■ TASK REQUIREMENTS
Nothing but the lines from the one containing "Register (272, 46)" to the end of the data should be returned, each exactly as written.
───── MATERIAL SUPPLIED
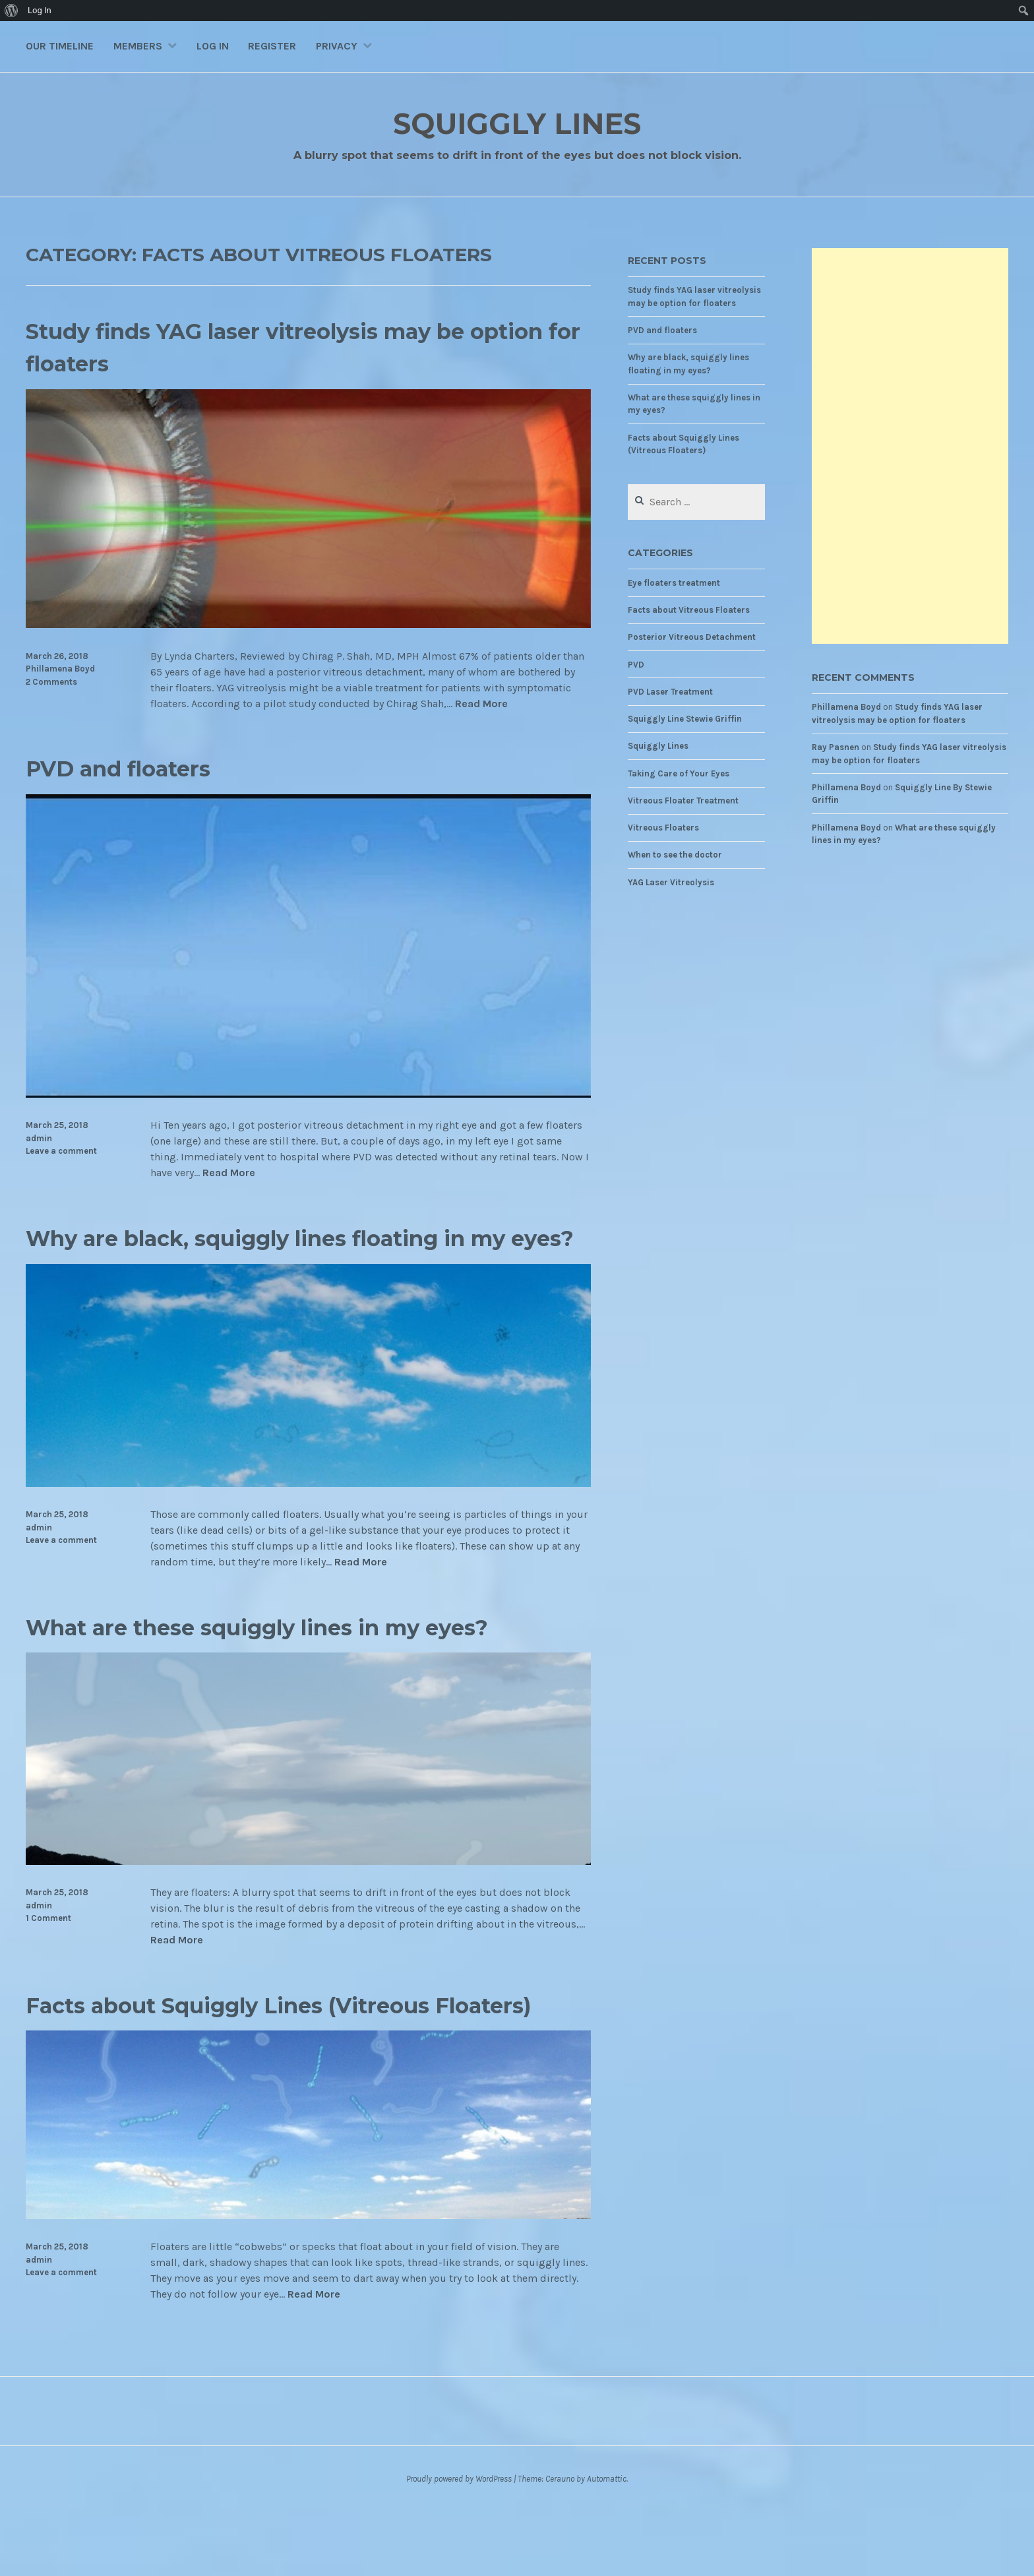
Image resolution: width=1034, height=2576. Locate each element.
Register (272, 46)
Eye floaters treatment (674, 583)
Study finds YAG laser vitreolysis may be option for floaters (289, 346)
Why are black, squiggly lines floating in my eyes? (289, 1253)
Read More (481, 704)
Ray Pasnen (835, 747)
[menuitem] (11, 10)
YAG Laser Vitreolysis (671, 882)
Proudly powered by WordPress (459, 2543)
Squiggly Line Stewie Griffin (685, 719)
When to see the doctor (675, 855)
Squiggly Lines (517, 122)
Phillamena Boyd (60, 669)
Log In (213, 46)
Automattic (606, 2543)
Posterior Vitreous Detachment (692, 637)
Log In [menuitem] (39, 10)
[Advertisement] (910, 446)
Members (137, 46)
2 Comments (51, 682)
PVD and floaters (135, 767)
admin (39, 1138)
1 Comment (48, 1951)
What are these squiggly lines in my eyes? (304, 1658)
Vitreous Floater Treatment (683, 800)
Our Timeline (60, 46)
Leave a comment (61, 1151)
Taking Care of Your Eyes (678, 773)
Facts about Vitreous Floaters (689, 610)
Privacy (336, 46)
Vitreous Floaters (663, 827)
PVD (636, 665)
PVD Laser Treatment (670, 692)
──────────
■ YOUR RESPONSE
Register (272, 46)
Eye floaters treatment (674, 583)
Study finds YAG laser vitreolysis may be option for floaters (289, 346)
Why are black, squiggly lines floating in my eyes? (289, 1253)
Read More (481, 704)
Ray Pasnen (835, 747)
[menuitem] (11, 10)
YAG Laser Vitreolysis (671, 882)
Proudly powered by WordPress (459, 2543)
Squiggly Line Stewie Griffin (685, 719)
When to see the doctor (675, 855)
Squiggly Lines (517, 122)
Phillamena Boyd (60, 669)
Log In (213, 46)
Automattic (606, 2543)
Posterior Vitreous Detachment (692, 637)
Log In [menuitem] (39, 10)
[Advertisement] (910, 446)
Members (137, 46)
2 Comments (51, 682)
PVD and floaters (135, 767)
admin (39, 1138)
1 Comment (48, 1951)
What are these squiggly lines in my eyes? (304, 1658)
Vitreous Floater Treatment (683, 800)
Our Timeline (60, 46)
Leave a comment (61, 1151)
Taking Care of Your Eyes (678, 773)
Facts about Vitreous Floaters (689, 610)
Privacy (336, 46)
Vitreous Floaters (663, 827)
PVD (636, 665)
PVD Laser Treatment (670, 692)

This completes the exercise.